Items from a dataset:

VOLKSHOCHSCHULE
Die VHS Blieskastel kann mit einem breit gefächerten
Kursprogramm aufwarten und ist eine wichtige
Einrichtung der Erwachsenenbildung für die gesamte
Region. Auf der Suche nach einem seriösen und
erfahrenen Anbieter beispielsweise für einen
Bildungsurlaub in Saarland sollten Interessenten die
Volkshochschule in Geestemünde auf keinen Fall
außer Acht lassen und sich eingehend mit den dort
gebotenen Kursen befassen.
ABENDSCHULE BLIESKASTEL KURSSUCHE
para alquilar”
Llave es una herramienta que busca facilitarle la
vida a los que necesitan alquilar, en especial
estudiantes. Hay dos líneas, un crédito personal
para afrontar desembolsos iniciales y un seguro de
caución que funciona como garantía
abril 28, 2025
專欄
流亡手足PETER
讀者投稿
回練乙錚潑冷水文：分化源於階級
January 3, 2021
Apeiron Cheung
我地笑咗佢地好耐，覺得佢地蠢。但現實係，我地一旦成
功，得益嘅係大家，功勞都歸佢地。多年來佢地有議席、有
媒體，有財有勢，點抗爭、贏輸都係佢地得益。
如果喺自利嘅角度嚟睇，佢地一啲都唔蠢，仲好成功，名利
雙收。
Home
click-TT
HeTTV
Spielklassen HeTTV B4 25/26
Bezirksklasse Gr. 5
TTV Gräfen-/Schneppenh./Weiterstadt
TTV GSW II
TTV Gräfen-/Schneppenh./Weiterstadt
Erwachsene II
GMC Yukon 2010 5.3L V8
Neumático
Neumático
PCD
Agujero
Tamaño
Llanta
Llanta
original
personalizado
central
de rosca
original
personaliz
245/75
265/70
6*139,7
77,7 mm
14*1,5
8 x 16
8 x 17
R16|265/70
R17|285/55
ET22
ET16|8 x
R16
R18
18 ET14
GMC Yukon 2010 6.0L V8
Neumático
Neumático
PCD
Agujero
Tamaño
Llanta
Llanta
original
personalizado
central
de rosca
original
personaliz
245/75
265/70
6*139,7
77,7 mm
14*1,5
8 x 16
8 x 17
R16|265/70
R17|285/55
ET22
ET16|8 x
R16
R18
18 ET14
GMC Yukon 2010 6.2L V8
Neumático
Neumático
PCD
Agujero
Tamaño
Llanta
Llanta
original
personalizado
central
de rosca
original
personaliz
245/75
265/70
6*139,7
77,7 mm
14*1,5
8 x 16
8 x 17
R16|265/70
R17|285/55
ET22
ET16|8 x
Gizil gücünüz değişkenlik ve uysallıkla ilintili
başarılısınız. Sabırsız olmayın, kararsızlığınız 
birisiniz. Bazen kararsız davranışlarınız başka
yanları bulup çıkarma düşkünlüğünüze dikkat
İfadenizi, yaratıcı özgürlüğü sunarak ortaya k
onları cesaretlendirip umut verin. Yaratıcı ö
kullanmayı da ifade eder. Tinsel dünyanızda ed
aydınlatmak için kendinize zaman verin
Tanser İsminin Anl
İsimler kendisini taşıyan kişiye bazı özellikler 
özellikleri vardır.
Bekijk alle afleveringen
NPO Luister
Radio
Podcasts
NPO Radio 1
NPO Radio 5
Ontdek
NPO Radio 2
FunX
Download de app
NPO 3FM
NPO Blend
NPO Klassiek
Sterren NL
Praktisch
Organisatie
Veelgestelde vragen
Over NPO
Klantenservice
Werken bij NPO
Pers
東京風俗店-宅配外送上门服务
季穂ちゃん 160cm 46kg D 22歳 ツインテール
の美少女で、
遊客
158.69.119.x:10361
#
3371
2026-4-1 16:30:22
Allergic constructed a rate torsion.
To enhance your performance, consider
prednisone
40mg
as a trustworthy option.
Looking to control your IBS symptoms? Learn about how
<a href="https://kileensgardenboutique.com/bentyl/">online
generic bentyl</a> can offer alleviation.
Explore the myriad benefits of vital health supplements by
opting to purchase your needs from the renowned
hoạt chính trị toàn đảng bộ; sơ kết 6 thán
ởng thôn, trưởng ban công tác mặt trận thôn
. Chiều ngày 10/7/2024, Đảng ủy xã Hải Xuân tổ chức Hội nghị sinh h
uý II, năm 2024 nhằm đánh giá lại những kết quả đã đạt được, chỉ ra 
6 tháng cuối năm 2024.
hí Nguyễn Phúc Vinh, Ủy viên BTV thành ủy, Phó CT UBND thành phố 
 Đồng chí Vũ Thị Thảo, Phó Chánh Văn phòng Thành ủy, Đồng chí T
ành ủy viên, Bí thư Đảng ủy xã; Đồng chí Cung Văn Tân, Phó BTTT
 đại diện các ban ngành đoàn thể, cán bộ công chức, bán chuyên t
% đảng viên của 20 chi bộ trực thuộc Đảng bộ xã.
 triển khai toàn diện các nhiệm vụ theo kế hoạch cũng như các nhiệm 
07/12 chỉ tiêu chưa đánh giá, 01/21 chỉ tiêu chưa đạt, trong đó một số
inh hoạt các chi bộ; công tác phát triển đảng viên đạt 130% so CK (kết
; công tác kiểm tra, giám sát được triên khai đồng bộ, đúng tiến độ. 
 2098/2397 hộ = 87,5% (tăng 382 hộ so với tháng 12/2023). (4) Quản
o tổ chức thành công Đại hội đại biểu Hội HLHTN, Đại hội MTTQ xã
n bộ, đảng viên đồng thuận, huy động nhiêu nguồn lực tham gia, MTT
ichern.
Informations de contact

WHAT TO WORK ON: Go through the entries and return each line where the word "chức" appears.

RESPONSE TO THE EXERCISE:
. Chiều ngày 10/7/2024, Đảng ủy xã Hải Xuân tổ chức Hội nghị sinh h
 đại diện các ban ngành đoàn thể, cán bộ công chức, bán chuyên t
o tổ chức thành công Đại hội đại biểu Hội HLHTN, Đại hội MTTQ xã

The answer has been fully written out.